When a student asked him who would be the Democratic Vice-Presidential candidate next fall, Mr. Kennedy said jokingly, “Teddy.” Senator Edward M. Kennedy of Massachusetts is his brother.
The personal relationship between Mr. Kennedy and President Johnson is the subject of curiosity and gossip in Washington. Informed observers believe the word “feud” is an inflated description of what is, at most, a strained relationship. It appears that the two, never personally close, are being pushed farther apart by circumstances and by suspicions fed by rumors.
One circumstance is the difference in their background and style. Mr. Kennedy is a man of soft understatement, reminiscent of his brother, the late President, though not with the same ironic wit. President Johnson has a broad, gusty quality. They are not men who would naturally be intimates. There was, however, no noticeable animosity between them before last Nov. 22. They were not personal friends but had worked together on Government matters amicably enough.
The assassination of President Kennedy, in a way, stands between them. Mr. Johnson wants to prove he can lead the country and his party on his own. Mr. Kennedy cannot forget that it was a brother he loved who was elected President in 1960.
Finally, there is the circumstance that each has admirers who dislike and suspect the other. These admirers apparently have spread various suspicions, and the result is a poisoning of the atmosphere.
For example, Charles Bartlett, a columnist who was a friend of President Kennedy, has implied that President Kennedy had not really wanted Mr. Johnson as his running mate in 1960. On the other hand, William S. White, a columnist close to President Johnson, has written that there was an “odor of police-state methods” at the Justice Department led by the Attorney General.
An example of how suspicion could blow up small incidents was the outcry over Paul Corbin, an admirer of Robert Kennedy, who worked on the Democratic National Committee. He apparently made some telephone calls to New Hampshire urging a Kennedy write-in.

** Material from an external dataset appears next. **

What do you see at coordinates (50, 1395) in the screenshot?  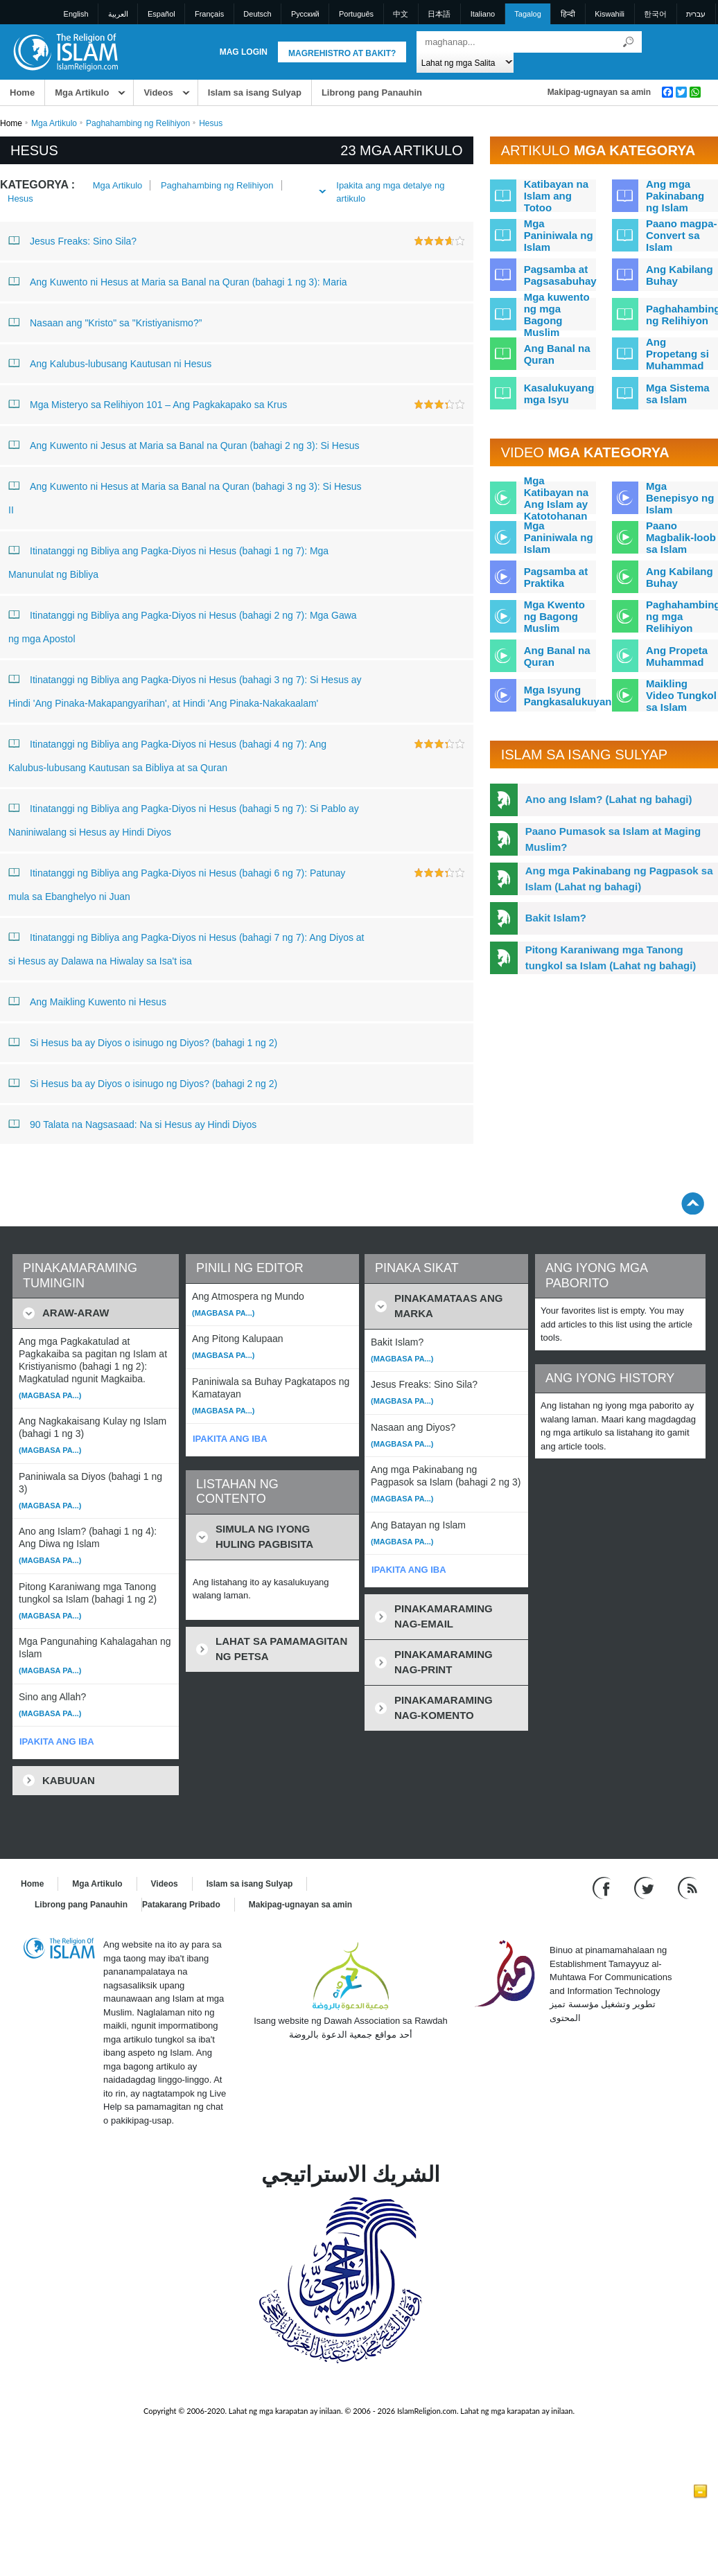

President Johnson is said to have been told that Mr. Corbin engineered the write-in at Mr. Kennedy’s behest, then was allowed to resign. It is now realized that Mr. Corbin was too lacking in political influence to be entrusted by Mr. Kennedy with engineering anything.
Nevertheless, President Johnson is described as being somewhere between “irked” and “furious” at the campaign which got Mr. Kennedy more than 24,000 votes in the New Hampshire primary. Mr. Johnson himself got only 28,000.
Complicating all this is the Attorney General’s uncertainty about his future. He has committed himself to staying in the Government only through the election next November. Mr. Kennedy decided on his own to issue the statement, without consulting the White House.